Kathleen Fitzgerald has over 25 years of experience in integrated large landscape conservation in Africa and North America. Kathleen was a senior staff member of African Wildlife Foundation for 11 years, serving as Vice President for East and Southern Africa and later Senior Conservation Advisor… More

My flight from Nairobi, Kenya to South Africa is filled with Kenyan Delegates, heading to the UNFCCC COP 17. Quite a mouthful of an acronym: United Nations Framework Convention on Climate Change, Conference of Parties 17.

United Nations Framework Convention on Climate Change, Conference of Parties 17

Delegates from around the world are gathering in the oceanfront town of Durban, South Africa with the hopes of reaching global consensus on climate change mitigation and adaptation policy measures. They are expecting approximately 30,000 people. Given South Africa hosted the World Cup successfully last year, they are ready for a crowd of this size.

We arrive in a violent storm in Durban. The rain pounds and the ocean roars. Coincidentally, we are here to talk about the ramifications of climate change, which include intensive weather patterns and extremes. Five people die in the storm.

AWF has a delegation here in Durban.
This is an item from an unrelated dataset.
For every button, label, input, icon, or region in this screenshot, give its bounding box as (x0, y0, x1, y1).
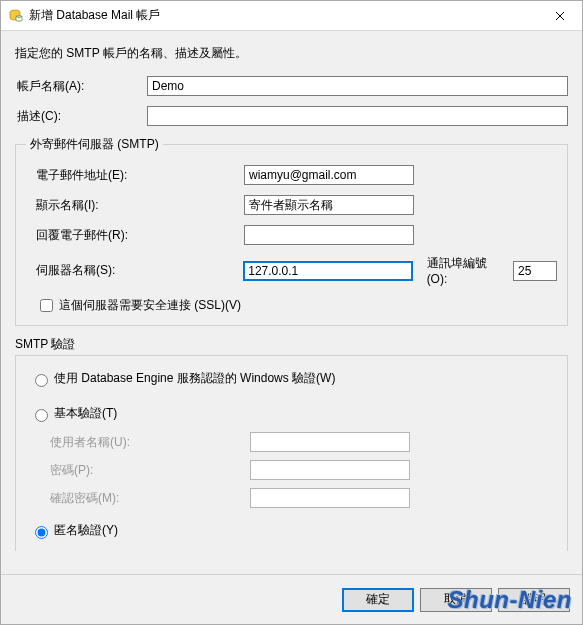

We are hosting a number of side events and speaking about our Reducing Emissions from Deforestation and Forest Degradation (REDD) mitigation and adaptation projects. We hope to create awareness around the severity of climate change to Africa, the impacts to communities and wildlife, and the potential ways to mitigate these problems and help communities and wildlife adapt to these changes. While there may be significant funding available, we are pushing to make sure this funding actually reaches the ground.
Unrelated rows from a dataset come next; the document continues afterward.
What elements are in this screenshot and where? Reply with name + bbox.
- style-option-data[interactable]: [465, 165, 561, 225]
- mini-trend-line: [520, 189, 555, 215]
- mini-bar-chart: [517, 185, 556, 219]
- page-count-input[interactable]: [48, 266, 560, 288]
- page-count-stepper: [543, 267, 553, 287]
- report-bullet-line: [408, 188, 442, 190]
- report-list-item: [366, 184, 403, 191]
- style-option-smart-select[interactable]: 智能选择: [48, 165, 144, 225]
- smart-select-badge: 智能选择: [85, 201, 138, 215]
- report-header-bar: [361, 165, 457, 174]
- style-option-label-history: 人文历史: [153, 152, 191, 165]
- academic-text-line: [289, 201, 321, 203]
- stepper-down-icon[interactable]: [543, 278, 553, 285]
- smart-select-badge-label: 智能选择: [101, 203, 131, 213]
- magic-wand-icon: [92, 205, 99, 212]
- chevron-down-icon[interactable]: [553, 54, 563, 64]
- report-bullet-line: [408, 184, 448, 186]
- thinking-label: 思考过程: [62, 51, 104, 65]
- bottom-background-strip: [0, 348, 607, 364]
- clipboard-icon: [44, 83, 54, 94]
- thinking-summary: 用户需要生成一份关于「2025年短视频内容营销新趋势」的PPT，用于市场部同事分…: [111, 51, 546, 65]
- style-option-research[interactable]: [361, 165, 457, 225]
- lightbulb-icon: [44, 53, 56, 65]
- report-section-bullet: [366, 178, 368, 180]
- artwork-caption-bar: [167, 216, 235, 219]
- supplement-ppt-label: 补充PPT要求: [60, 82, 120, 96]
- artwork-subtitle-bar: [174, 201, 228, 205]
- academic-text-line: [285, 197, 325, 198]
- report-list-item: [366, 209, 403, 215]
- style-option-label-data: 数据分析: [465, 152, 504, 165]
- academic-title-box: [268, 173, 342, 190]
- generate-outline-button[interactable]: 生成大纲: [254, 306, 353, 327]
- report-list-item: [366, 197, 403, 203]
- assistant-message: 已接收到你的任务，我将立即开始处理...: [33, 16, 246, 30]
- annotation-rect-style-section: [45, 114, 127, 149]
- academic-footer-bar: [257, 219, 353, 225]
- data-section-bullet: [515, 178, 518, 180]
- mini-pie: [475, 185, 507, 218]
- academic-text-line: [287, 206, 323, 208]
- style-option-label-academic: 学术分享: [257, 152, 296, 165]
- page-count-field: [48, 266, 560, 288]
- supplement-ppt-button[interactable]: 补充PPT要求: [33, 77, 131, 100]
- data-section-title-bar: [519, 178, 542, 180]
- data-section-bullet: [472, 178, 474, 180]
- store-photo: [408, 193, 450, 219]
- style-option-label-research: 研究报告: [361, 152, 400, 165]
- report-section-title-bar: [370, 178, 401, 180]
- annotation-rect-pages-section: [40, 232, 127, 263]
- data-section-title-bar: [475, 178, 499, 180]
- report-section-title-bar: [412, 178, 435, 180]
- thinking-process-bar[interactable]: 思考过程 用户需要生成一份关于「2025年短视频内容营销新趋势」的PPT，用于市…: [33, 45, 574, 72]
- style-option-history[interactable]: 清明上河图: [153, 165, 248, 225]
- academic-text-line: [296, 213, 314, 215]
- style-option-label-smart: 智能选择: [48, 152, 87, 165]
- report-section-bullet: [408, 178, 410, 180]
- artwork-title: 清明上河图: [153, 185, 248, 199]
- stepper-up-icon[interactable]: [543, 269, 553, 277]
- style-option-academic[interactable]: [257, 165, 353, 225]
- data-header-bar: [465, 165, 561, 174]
United Nation Framework Convention on Climate Change, Conference of Parties in Durban

Harry Van de Linde and Danny McGahey at the AWF Information Booth, at COP 17 UNFCCC. Photo courtesy of Kathleen H. Fitzgerald

While Africa contributes the least to climate change through C02 emissions, it is believed to be the most vulnerable to its consequences. The majority of Africans live in remote areas, with very little resources (education, money) that enable them to adapt to the changes the continent is already facing.

People in ties, saris, suits and sarongs gather. The crowd is extraordinarily diverse, from all walks of life, around the globe.
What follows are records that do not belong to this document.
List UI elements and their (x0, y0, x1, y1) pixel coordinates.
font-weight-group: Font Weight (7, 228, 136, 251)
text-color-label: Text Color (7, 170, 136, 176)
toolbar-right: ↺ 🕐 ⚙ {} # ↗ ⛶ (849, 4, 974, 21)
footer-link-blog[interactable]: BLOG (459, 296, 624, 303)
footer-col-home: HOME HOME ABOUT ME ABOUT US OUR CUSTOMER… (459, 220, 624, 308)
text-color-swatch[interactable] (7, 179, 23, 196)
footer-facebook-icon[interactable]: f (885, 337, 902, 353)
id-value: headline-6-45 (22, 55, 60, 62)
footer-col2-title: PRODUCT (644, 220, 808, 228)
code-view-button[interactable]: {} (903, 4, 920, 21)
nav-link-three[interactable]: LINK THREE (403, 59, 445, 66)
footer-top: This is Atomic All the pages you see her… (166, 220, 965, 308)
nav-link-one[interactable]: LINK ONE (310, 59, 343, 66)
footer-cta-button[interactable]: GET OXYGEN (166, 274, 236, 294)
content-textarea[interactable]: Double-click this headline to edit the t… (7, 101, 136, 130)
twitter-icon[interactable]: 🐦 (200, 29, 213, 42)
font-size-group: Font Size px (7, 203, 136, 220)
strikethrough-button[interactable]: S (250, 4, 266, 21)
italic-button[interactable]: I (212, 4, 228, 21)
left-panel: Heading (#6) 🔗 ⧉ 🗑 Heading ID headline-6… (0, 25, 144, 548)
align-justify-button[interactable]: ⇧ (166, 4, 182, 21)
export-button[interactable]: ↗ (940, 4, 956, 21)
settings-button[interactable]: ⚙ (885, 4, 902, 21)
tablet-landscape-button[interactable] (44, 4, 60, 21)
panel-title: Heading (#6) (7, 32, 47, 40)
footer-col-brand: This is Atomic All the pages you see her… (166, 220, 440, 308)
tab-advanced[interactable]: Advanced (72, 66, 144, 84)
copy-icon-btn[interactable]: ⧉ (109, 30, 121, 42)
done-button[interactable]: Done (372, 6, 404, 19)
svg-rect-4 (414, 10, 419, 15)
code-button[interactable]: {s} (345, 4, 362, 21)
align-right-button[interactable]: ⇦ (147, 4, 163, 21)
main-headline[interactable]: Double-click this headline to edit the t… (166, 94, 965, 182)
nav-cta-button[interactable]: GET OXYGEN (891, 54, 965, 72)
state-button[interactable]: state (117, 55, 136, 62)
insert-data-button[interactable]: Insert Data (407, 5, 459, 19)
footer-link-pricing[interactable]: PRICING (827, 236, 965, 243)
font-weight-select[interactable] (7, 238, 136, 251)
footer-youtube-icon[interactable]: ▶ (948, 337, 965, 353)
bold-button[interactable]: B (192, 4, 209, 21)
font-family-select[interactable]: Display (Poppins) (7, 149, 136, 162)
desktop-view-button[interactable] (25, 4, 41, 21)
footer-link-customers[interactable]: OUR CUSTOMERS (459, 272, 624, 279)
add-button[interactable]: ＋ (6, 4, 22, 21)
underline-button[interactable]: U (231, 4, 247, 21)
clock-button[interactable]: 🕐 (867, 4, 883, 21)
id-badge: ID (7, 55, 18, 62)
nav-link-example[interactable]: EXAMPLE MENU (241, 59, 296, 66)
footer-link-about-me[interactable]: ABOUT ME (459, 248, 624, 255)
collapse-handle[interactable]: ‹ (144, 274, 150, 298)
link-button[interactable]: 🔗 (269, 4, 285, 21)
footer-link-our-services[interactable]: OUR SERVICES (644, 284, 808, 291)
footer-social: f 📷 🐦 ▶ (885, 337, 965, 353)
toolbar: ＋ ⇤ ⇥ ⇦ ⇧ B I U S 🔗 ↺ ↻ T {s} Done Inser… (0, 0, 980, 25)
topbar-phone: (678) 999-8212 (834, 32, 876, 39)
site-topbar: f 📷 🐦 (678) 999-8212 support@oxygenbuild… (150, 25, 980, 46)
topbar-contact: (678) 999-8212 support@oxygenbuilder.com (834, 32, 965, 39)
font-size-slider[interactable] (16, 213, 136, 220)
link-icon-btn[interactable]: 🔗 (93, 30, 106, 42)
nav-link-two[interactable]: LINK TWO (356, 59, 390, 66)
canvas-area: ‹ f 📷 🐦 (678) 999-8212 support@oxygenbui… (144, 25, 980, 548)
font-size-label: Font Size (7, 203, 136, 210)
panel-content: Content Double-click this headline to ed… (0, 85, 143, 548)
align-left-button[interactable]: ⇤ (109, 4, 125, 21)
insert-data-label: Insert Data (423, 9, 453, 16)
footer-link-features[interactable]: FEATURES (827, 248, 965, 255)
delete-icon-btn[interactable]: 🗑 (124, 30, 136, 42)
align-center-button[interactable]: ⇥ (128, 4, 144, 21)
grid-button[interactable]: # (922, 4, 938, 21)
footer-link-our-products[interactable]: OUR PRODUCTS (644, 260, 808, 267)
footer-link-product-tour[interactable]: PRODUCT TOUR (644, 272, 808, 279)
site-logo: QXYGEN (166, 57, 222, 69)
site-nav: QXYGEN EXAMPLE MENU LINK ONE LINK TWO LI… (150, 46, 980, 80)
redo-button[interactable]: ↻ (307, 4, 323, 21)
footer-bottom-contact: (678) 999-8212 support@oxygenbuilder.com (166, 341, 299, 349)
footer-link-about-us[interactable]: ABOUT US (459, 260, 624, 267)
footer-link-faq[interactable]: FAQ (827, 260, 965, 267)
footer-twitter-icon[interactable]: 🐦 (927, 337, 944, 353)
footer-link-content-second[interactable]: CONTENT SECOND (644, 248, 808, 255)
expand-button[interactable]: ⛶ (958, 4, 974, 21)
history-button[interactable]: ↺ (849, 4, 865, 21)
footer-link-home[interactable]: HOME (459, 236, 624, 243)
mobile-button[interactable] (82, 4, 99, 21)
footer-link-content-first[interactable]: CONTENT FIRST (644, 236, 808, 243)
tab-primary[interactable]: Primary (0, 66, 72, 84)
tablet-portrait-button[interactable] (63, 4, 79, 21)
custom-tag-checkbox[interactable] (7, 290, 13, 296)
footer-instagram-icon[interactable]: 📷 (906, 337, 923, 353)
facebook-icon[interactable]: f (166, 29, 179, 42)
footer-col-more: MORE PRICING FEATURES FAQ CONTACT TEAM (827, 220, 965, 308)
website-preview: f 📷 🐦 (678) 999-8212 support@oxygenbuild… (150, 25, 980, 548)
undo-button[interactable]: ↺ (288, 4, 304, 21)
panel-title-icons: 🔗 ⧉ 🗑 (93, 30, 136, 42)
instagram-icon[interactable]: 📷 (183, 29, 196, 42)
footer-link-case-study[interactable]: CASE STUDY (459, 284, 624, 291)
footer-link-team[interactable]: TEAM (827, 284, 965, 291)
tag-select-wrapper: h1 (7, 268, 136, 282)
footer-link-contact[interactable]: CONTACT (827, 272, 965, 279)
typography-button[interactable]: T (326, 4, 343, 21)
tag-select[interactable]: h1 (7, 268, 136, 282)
At lunch a man from Baffin Islands explains how his people are struggling because of the ice melt. A Maasai man stopped by our booth and explained how drought is ravaging his community. An indigenous group is here to cast light on the Amazon.

There is a lot at stake with discussions focusing on carbon caps, limits, and funding. What will happen when the Kyoto Protocol expires next year? Will the Green Climate Fund, which aims to create an annual reserve of $100 billion (U.S. dollars) by 2020, actually take off? South African President Jacob Zuma opened the Conference. Already countries have put their stake in the ground, some saying they will not sign any new agreement, if others do not. The week begins.